The tie up with the wind farm is an expansion of a similar initiative earlier where it tied up for supply of 12.5 million units of electricity annually for its office in Haddows Road. In addition, it entered into a build, own, operate, transfer arrangement with Sun Edison, a solar energy service equipment supplier, to set up a 100 KW solar power generation facility.

Standard Chartered recycles nearly 100 tonnes of paper annually through a waste paper recycler and simultaneously targets waste reduction. It has consciously cut down on installing printers – an office floor bigger than a football field size in Mumbai has only one printer and access to it is regulated, he said.

Water, energy conservation and saving on resources are targeted annually. Since 2010, when paper usage was about 27 kg for every full-time employee, the company has cut it down to about 20 kg this year, he said.

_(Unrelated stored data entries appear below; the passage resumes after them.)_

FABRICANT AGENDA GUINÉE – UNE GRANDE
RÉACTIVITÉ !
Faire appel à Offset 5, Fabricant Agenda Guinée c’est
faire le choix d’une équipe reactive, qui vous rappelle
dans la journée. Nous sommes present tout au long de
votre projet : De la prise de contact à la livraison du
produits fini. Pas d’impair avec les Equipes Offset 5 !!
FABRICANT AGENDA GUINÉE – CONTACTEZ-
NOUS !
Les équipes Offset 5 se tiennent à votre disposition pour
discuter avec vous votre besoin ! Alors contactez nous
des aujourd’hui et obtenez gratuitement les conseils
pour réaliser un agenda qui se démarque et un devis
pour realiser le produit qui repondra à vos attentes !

Electricity use has been cut to about 342 kWhr a metre square to 370 last year.

Lights in its ATMs are being converted to LED fixtures and soon 10 ATMs, two in each city, will be solar powered.

One comment

  1. A lot of electricity could be saved if we all wore dress more suited to the indian climate than conform to the dress and building codes of the west! What sense in constructing 8 feet high office space with glass facade all over and then chilling it at 18-20 deg? A good height of 11 to 12 feet with large windows and good quality fans can easily work wonders for the office and a simple cotton based shirt and pant could do instead of the stuffy tie and suit, for which you need to keep the room chilled! I think paying attention to these would yield better reduction of carbon emissions than the cosmetic buying of windfarms! At the end of the day even the wind turbine is made of steel and other carbon based material which involve pollution during the manufacturing and transportation stage! It is really maddening to see people in tie and suits in the sweltering, hot and humid indian cities!